Whether a function is eligible for total safepoint removal is not a
matter of what regions of a mixed-GC call graph it appears in (be it
head, tail, or in between) but rather a question of whether the
function may ever be called at a point in time in which a thread is
currently registered for GC.  Assuming we do have some mechanism to
deregister threads, and this is an operation that can be interjected
into node transitions in the call graph (i.e., calls and returns), we
can effectively map out a second type of "sectioning" of the call
graph into regions; namely, regions in which the thread is or isn't
registered with GC.

In the most naive and extreme implementation, these registration and
deregistration operations could be inserted into every single point
where the thread transitions between a GC and no-GC call graph region,
which would make the two sectioning types equivalent.  That is, the
"coloring" of the call graph telling you which nodes are functions
that may hold GC pointers in their local variables becomes equivalent
to the coloring of the call graph telling you which nodes represent a
possible point in the thread's execution during which it's registered
with the GC.

Through either heuristics or programmer control, it would make sense
to try and create a "GC registration coloring" of the call graph that
will cause relatively few register/deregister operations at run time,
while reaping significant efficiency gains from having the thread be
exempt from GC during certain points in execution.

Oh and: A function now becomes eligible for SE optimization if it only
appears in GC-unregistered portions of thread call graphs; this is a
generalization of the previous idea of performing SE on functions that
are only called from pure-no-GC threads.

### But deregistration can be very expensive

OK, there's one issue: If you deregister a thread while there's GC
frames within the stack, you obviously can't just let the GC ignore
those by not checking this thread's stack.  Instead, deregistration
would need to run a thread-local mark phase of the GC and save all
pointers it found elsewhere.

This *may* still be worth it in some cases, but means that it becomes
all the more important to minimize this type of deregistration that
happens in deeper parts of the call graph, spanning over GC regions.
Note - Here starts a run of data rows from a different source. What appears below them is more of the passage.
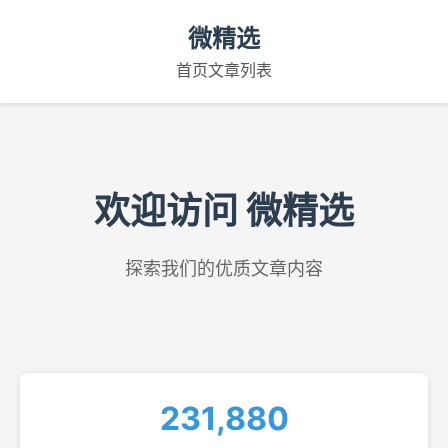
微精选
首页
文章列表
欢迎访问 微精选
探索我们的优质文章内容
231,880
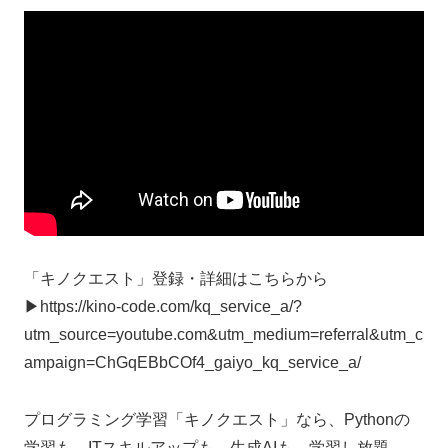
「キノクエスト」登録・詳細はこちらから
▶︎https://kino-code.com/kq_service_a/?
utm_source=youtube.com&utm_medium=referral&utm_c
ampaign=ChGqEBbCOf4_gaiyo_kq_service_a/
プログラミング学習「キノクエスト」なら、Pythonの
学習も、ITスキルアップも、生成AIも、学習し放題。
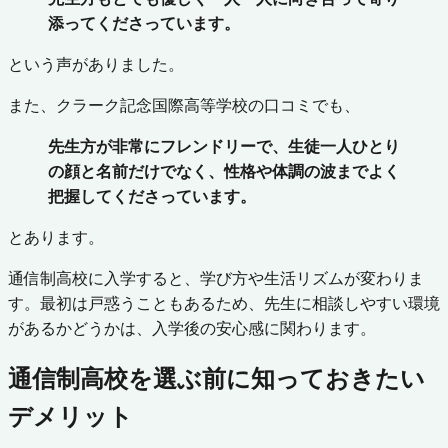
添ってくださっています。
という声がありました。
また、クラーク記念国際高等学校の口コミでも、
先生方が非常にフレンドリーで、生徒一人ひとり
の顔と名前だけでなく、性格や体調の波までよく
把握してくださっています。
とあります。
通信制高校に入学すると、学び方や生活リズムが変わりま
す。最初は戸惑うこともあるため、先生に相談しやすい環境
があるかどうかは、入学後の安心感に関わります。
通信制高校を選ぶ前に知っておきたい
デメリット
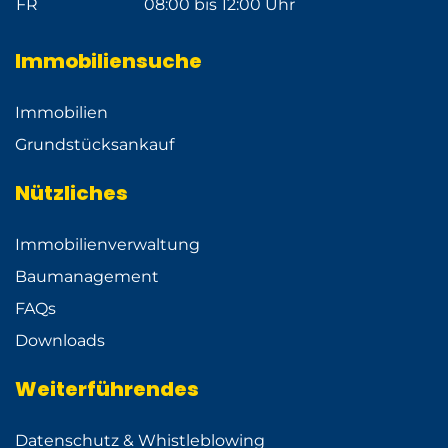
FR
08:00 bis 12:00 Uhr
Immobiliensuche
Immobilien
Grundstücksankauf
Nützliches
Immobilienverwaltung
Baumanagement
FAQs
Downloads
Weiterführendes
Datenschutz & Whistleblowing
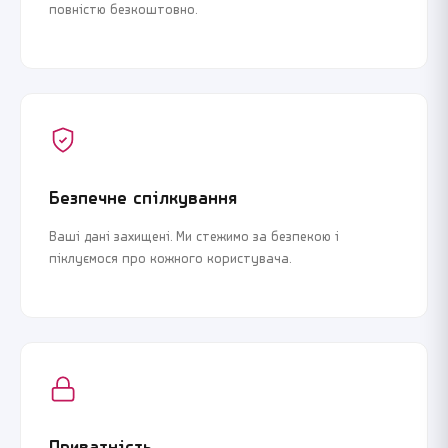
повністю безкоштовно.
Безпечне спілкування
Ваші дані захищені. Ми стежимо за безпекою і
піклуємося про кожного користувача.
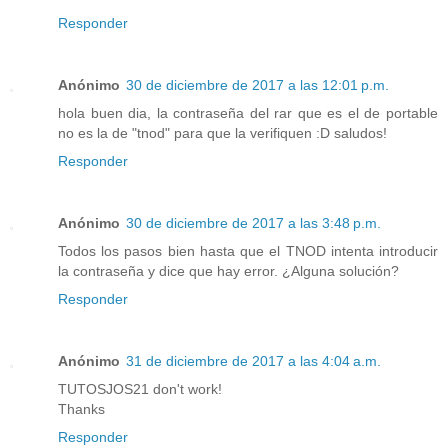
Responder
Anónimo
30 de diciembre de 2017 a las 12:01 p.m.
hola buen dia, la contraseña del rar que es el de portable
no es la de "tnod" para que la verifiquen :D saludos!
Responder
Anónimo
30 de diciembre de 2017 a las 3:48 p.m.
Todos los pasos bien hasta que el TNOD intenta introducir
la contraseña y dice que hay error. ¿Alguna solución?
Responder
Anónimo
31 de diciembre de 2017 a las 4:04 a.m.
TUTOSJOS21 don't work!
Thanks
Responder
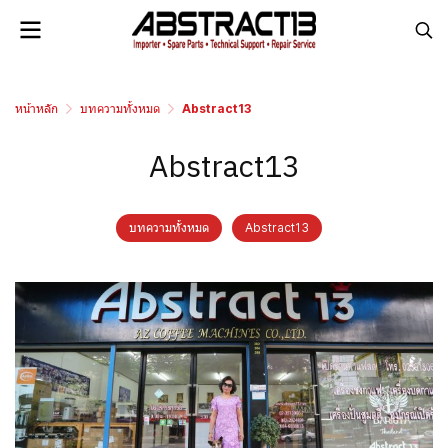
หน้าหลัก
บทความทั้งหมด
Abstract13
Abstract13
บทความทั้งหมด
Abstract13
This brings us to the final part.

### Barrier-free concurrent GC during no-GC stack tails

This is the idea I'm most proud of because it's the most crazy:

Imagine there's a tail of the call graph that's no-GC colored.  (This
is with respect to whether they can hold GC pointers in their locals;
not the other coloring that's about registration state.)

Further, imagine that all *other* uses of the functions, that make up
this region of the call graph, make them eligible for SE.

To ensure they remain eligible for SE, the compiler would normally
need to insert a deregistration point of the very expensive kind with
a thread-local mark phase.

But what if...

Instead of adding a deregistration point, we do a special thing:

1. The thread informs the GC that it's entering a no-GC tail region.

2. A special type of safepoint is added to the *return point* of the
   no-GC region; not one that checks for the GC flag saying "hey I'm
   waiting for threads to stop" but rather a special one saying "the
   GC is **currently scanning your stack**".

So long as the thread is within the no-GC tail of the call graph, the
GC is free to simply start scanning its stack, up to the point where
the no-GC region begins.  If the no-GC region returns while this is
happening, it hits the special type of safepoint mentioned above,
which simply makes it pause itself, after clearing the flag saying
"I'm in a no-GC region" so that the GC will know what happened and
resume it once it's done.

This retains the SE eligibility of the functions and doesn't require
the expensive deregistration.  Instead, it allows a limited form of
barrier-free concurrent mark phase under special conditions, ensuring
that any potential hot loops in tail regions of a call graph can run
completely uninhibited and without safe-points.

Did I invent something new??  How useful would this actually be??

Or did I goof up, forgot about some thorny detailed, and described
something that wouldn't even work in practice?